| Penulis: Fidelis Saputra
Kiranya, perlu lebih dulu dijelaskan judul tulisan ini.
Lica’ dalam bahasa Dayak Jangkang, rumpun bahasa Bidayuh, berarti: lumpur, becek, tanah basah layaknya bubur. Adapun “pongatn” berarti: nikmat, nyaman, santai saja. My dalam bahasa Inggris artinya: saya, aku. Dalam bahasa kami, my (baca: mae) berarti: tidak.
Judul di atas terinspirasi dari sebuah tagline acara di televisi yakni My Trip My Adventure. Khusus dari judul itu mengundang keinginanku untuk menulis Trip yang sudah sepuluhan tahun kujalani. Tiap kali melawat ke medan tugas, yakni melalui jalanan berlumpur menuju ke tempat saya mengabdi sebagai guru.
Ya! Sebuah daerah terpencil di wilayah tersudut kabupaten Sanggau, Kalimantan Barat. Dikenal sebagai dusun Ketori. Terletak di wilayah Pemerintahan Desa Ketori.
Perjalanan yang menantang itu sudah start semenjak dari rumahku di dusun Landau, sekitar 4 kilometer dari ibu kota kecamatan Jangkang, Balai Sebut. Melewati ruas jalan Provinsi, yakni jalan Merakai kearah batas kecamatan Belitang Hulu, wilayah Kabupaten Sekadau. Jalanan itu berlumpur dimusim hujan, sementara di musim kemarau berlubang-lubang karena bekas ban mobil serta yang pasti penuh dengan debu.
Di kampung Sekampet sekitar 24 kilometer dari Balai Sebut terdapat persimpangan. Jika lurus dari arah Balai Sebut, itu merupakan jalan kearah Belitang Hulu, namun jika kita mau ke Ketori maka kita mengambil simpang ke kiri.
Nah, dari Kampung Sekampet inilah baru petualangan seru itu dimulai. Disuguhkan dengan medan gambut di sepanjang ruas jalan kita mulai bertransformasi menjadi crosser dadakan. Harus bisa mengambil keputusan mana jejak lumpur yang tidak terlampau dalam. Jika salah maka pasti terjebak sehingga motor amblas oleh lumpur. Mau tidak mau kita mengeluarkan tenaga ekstra. Hanya untuk mengangkat motor dari kubangan lumpur.
Suatu ketika ban motor harus meniti satu bilah papan seukuran 16 senti meter untuk alternatif melalui rintangan lumpur. Jika tangan tidak lihai menggerakkan stang motor atau arah roda sedikit melenceng dari papan, maka sudah pasti motor beserta pengendaranya bermandikan lumpur.

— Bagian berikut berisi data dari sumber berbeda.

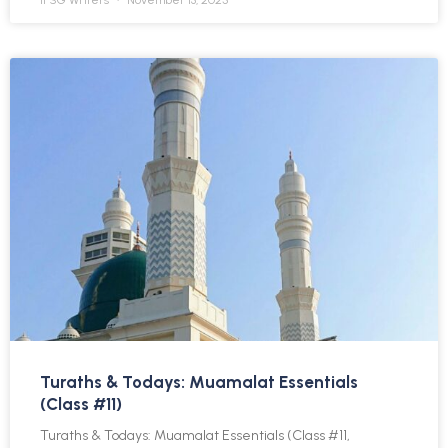
IFSG Writers
November 13, 2025
Turaths & Todays: Muamalat Essentials
(Class #11)
Turaths & Todays: Muamalat Essentials (Class #11,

Maka judul diatas menjadi tagline yang kerap menghibur di kala sudah berkubang dengan lumpur, My Lica’, My Pongatn. Tidak Becek, Tidak Puas. Begitu arti harafiahnya. Satu bait pembangkit semangat dikala rasa putus asa muncul karena tantangan alam.
Daerah Ketori yang rawa dan dataran rendah itu juga kerap dilanda banjir ketika musim hujan yang kuat. Ketika itu terjadi bagaimana solusi untuk melewatinya? Apakah harus putus asa dan balik kanan saja? Tentu tidak, maju terus pantang mundur itu semangat yang diajarkan oleh orang tua kita.

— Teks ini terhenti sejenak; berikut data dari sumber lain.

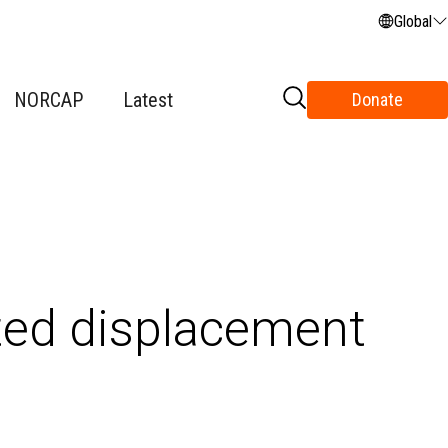
Global
NORCAP
Latest
Donate
ted displacement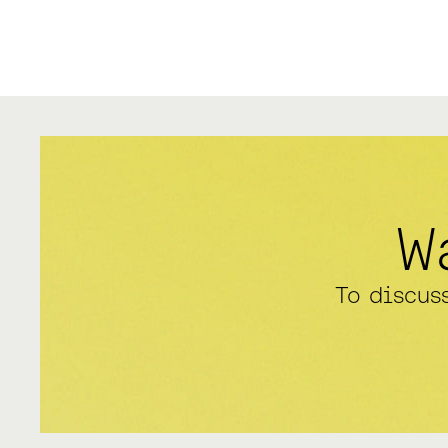
W
To discus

Alternatif pertama jika tidak ada orang membantu atau seorang diri saja, maka solusinya kita ambil kantong kresek dan ikat knalpot motor menggunakan tali karet dengan kantong itu. Lalu seret motor tanpa menghidupkan mesinnya melalui banjir itu.
Atau alternatif kedua, jika ada empat orang kawan yang ada di sekitaran banjir. Maka bisa bergotong royong memikul motor dengan melintangkan sebilah kayu di antara jari-jari roda depan dan belakang, dua orang didepan dan dua orang dibelakang.
Kalau sudah begini maka, bukan orang yang naik motor lagi, melainkan: motor yang naik orang.
JIka bukan berlumpur bubur jalannya, tidak nikmat. Mirip lafas bahasa Inggris:
My lica’, mae pogatn!
***
Bionarasi
Fidelis Saputra, S.Pd. dilahirkan di Jangkang pada 28 Maret 1976. Pegawai Negeri Sipil. Menulis dan menerbitkan buku: Cerita Dayak Jangkang dan Hukum Adat Dayak Jangkang.